We all know the importance of having a will to ensure that our loved ones have their final wishes stated in writing to be carried out once they are gone.
A will or testament is a legal declaration whereby a person, the testator, provides for the transfer of his or her property at the time of passing.
The law has very specific requirements that are necessary to make a last will and testament legally enforceable. In Ontario, for example, a will must be in writing and it must be witnessed by two people who sign as witnesses and it must be signed by the testator.
This is the kind of will routinely prepared by a lawyer and it is usually signed and witnessed in a lawyer’s office and the lawyer is responsible for ensuring that all the legal requirements are met. This is the kind of will everyone should have and the cost is relatively small for the peace of mind and certainty it brings to all the family members.
However, there is another kind of testament or will that is recognized in Ontario, called a holograph will from the Greek word “holos” meaning entirely and “graphos” meaning written. A holograph will must be written entirely and exclusively in the handwriting of the testator. It does not need to be witnessed and it does not need to be in any particular form as long as it is signed by the testator and clearly expresses the testator’s intent to dispose of property on passing.
The law relating to a holograph will developed out of recognition that people in an emergency situation facing the imminent prospect of death should be able to create a valid will.
Perhaps the most famous instance of the use of a holograph will occurred in Saskatchewan in 1948 when a farmer named Cecil George Harris was accidentally crushed by his overturned tractor in a remote field on his farm.

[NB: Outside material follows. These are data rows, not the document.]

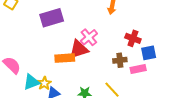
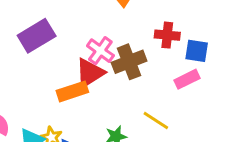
blue square: (149, 53) -> (197, 51), turned 35
brown cross: (120, 60) -> (129, 62), moved, size x1.5

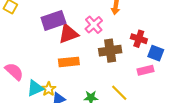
pink cross: (100, 51) -> (94, 25), moved
red triangle: (90, 73) -> (68, 34), moved

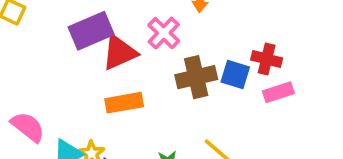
red cross: (139, 39) -> (267, 59), moved
blue square: (156, 53) -> (235, 74), moved
pink rectangle: (145, 70) -> (278, 92), moved

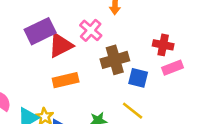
blue square: (235, 74) -> (138, 78), moved

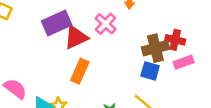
brown cross: (115, 60) -> (155, 48), moved
orange rectangle: (66, 80) -> (80, 71), turned -55

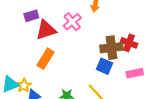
purple rectangle: (57, 23) -> (31, 16), size x0.6
pink rectangle: (184, 62) -> (135, 73), moved

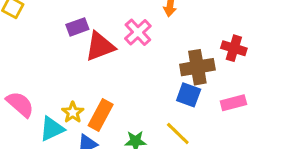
red cross: (129, 43) -> (234, 48), moved
orange rectangle: (45, 59) -> (101, 115), moved
yellow star: (24, 85) -> (73, 112), moved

Before succumbing to his injuries, Harris used his pocket knife to carve the following notation into the fender of his tractor: “In case I die in this mess, I leave all to the wife. Cecil Geo. Harris.”
The fender was detached from the tractor and presented to a court which held that it constituted a valid holograph will. The estate was distributed in accordance with the wishes of Mr. Harris.
However the validity of a holograph will is not limited to emergency situations. It is not unusual for a person to write a holograph will in circumstances that are not extreme. Yet even a holograph will has certain requirements.
Recently, I had a client visit me regarding a document that she believed was a valid holograph will. She was a caregiver at a retirement home and was looking after an elderly woman who had no known family. The elderly woman stated she had no will and she wanted the caregiver to have her estate which amounted to about $80,000 in her savings account. Accordingly the caregiver wrote out a will for the woman and the elderly woman signed it.
I had to tell the caregiver that the will was not valid because the will was not entirely in the testator’s handwriting. She had only signed a document written out by the caregiver.
Accordingly the elderly woman died intestate and without a valid will.